Gastkommentar

Was tun mit 120.000 Langzeitarbeitlosen?

Die Pläne der Regierung, alle Menschen im unteren Einkommensdrittel schlechter zu stellen – und ihre Folgen.

Maria Mirlasits, 53 Jahre, hat 30 Jahre bei Triumph in Oberwart gearbeitet, seit deren Konkurs 2015 ist sie arbeitslos.
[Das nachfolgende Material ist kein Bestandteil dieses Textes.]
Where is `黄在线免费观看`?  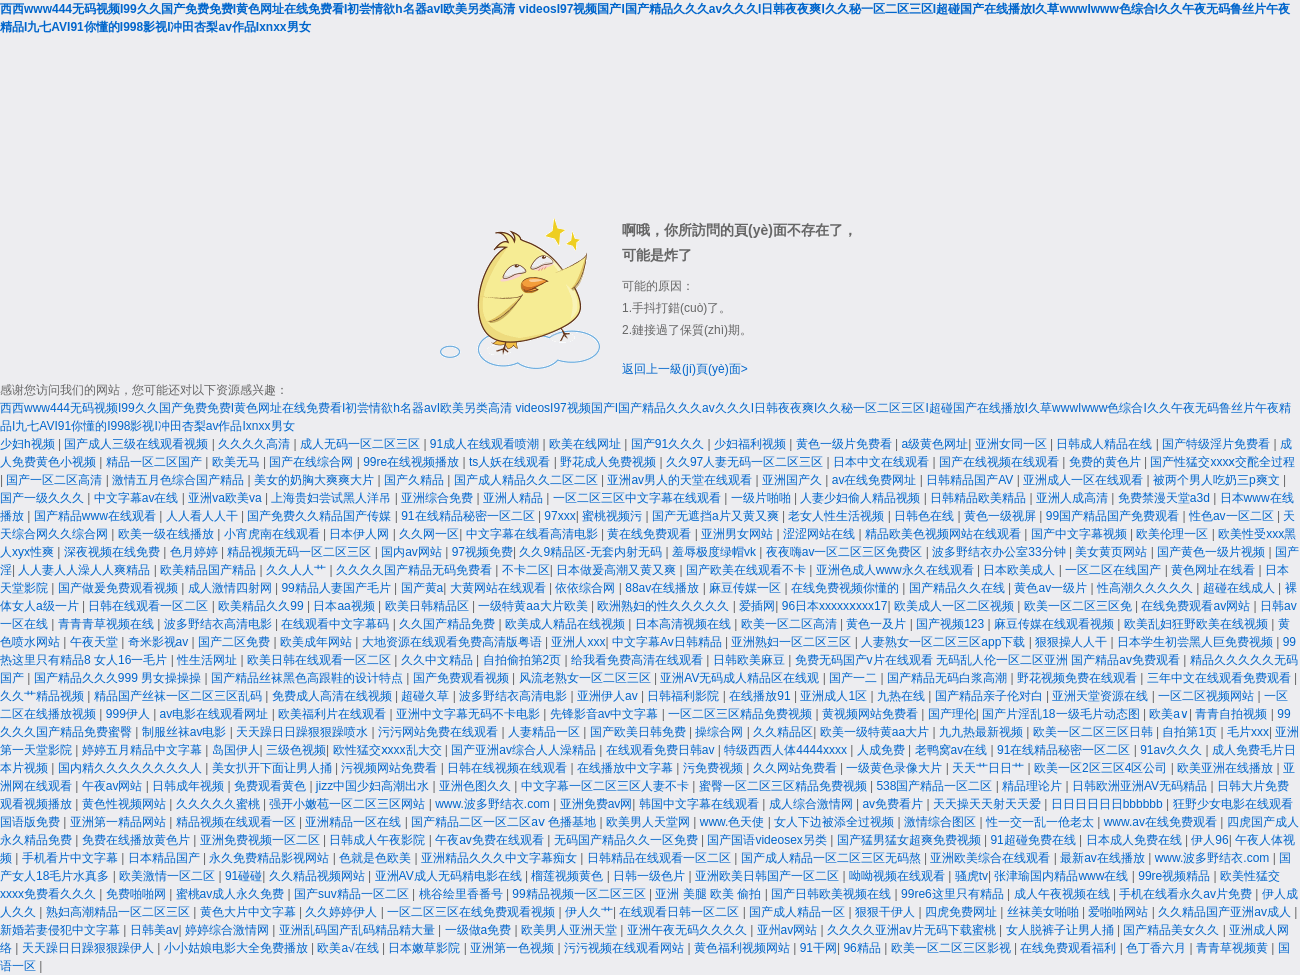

Nach unzähligen Bewerbungen stellte ihr die Gemeinde Jennersdorf eine Stelle im Rahmen der Aktion 20.000 in Aussicht, diese gibt es nun nicht mehr.

Auch der Bauarbeiter Franz Kogler, 55 Jahre, hat 30 Arbeitsjahre „am Buckel“ und ist seit zwei Jahren arbeitslos. Er hätte bei der MA48 (Straßenreinigung) einen geförderten Job bekommen sollen, daraus wird nun nix.

Am 1. Jänner 2018 wäre die Aktion 20.000 voll angelaufen, an diesem Tag wurde sie gestoppt. Sie sei nicht „zielführend“. Doch Frau Mirlasits und Herrn Kogler hätten einen Job. Und sie hätte fast nichts gekostet: Für 20.000 Arbeitslose macht die Notstandshilfe in zwei Jahren (Projektdauer) 680 Millionen Euro aus (17.000 € pro Person und Jahr). Maximal veranschlagt waren nur um 98 Mill. mehr (778 Mill. €).

Experten wie AMS-Chef Johannes Kopf erklären uns (jetzt), dass die Aktion keine nachhaltigen Arbeitsplätze schaffe. Tatsächlich wird aus dem geförderten Job ein dauerhafter, wenn sich die Person bewährt. Und sehr viele Arbeitslose über 50 sind qualifiziert, aber zu alt. Ihnen hilft auch der Konjunkturaufschwung nicht.

Die Aktion hätte im Endausbau 20.000 Langzeitarbeitslosen statt 17.000 € Notstandhilfe, maximal 19.400 € Gehalt gebracht. Für alle öffentlichen Haushalte wären höchstens 98 Millionen Euro Zusatzkosten entstanden, für die 20.000 Menschen aber Gefühle von Hoffnung und (Selbst)Wertschätzung.

Landeplatz Notstandshilfe

Was hat nun die Regierung mit den 120.000 anderen Langzeitarbeitslosen vor? Sie werden ihre Notstandshilfe verlieren und in der Mindestsicherung landen. Denn ein Ziel des Regierungsprogramms ist die „Harmonisierung von Arbeitslosengeld, Notstandshilfe und Bedarfsorientierter Mindestsicherung.“ (S. 143). Sozialministerin Beate Hartinger-Klein möchte zwar, dass sie ihr Privatvermögen nicht verlieren, doch zwei Klassen von Sozialhilfebeziehern kann es rechtlich nicht geben.

Neue Gerechtigkeit?

Zum Überleben werden Mirlasits und Kogler daher ihren Besitz hergeben müssen (aber 4000 € bleiben ihnen). Das entspricht der „Neuen Gerechtigkeit“, da ja alle Menschen im unteren Einkommensdrittel schlechter gestellt werden sollen (die Beitrags- und Steuersenkungen berühren sie nicht, die Sozialkürzungen aber schon).

Mit 55 bzw. 57 Jahren sind Frau Mirlasits und Herr Kogler noch zu der einen oder anderen Leistung fähig. Daher sieht das Regierungsprogramm vor: „Einführung einer grundsätzlichen Arbeits- und Teilhabepflicht für Sozialhilfebezieher ab dem 15. Lebensjahr.“ Ausnahme gibt es „nur bei Behinderung, Krankheit und Sorgepflichten.“ „Bei Verletzung der Arbeits- und Teilhabepflichten Kürzung bzw. vollständige Sperre der Sozialhilfe.“

Also wird Frau Mirlasits vielleicht in Jennersdorf ohne Lohn im Kindergarten helfen oder den Park sauber halten. Und Herr Kogler wird bei der MA48 mithelfen, wo er glaubte, eine neue Chance zu bekommen. Der Staat spart die kleine Differenz zwischen Notstandshilfe und Mindestsicherung.

Noch nie hat ein Bundeskanzler mit größerem Einsatz seine Anteilnahme am Schicksal der Ärmsten bekundet, tröstet nachts Obdachlose bei der Suppenausgabe, verkündet gemeinsam mit Erzbischöfen, Caritas-Direktoren oder kleinen Drei Königen: Wir dürfen die Armen nicht vergessen, durch uns alle, mit uns allen und für uns alle. Nicht das Erreichte zählt, sondern das Erzählte reicht – oder?

Stephan Schulmeister ist Wirtschaftsforscher und Universitätslektor in Wien.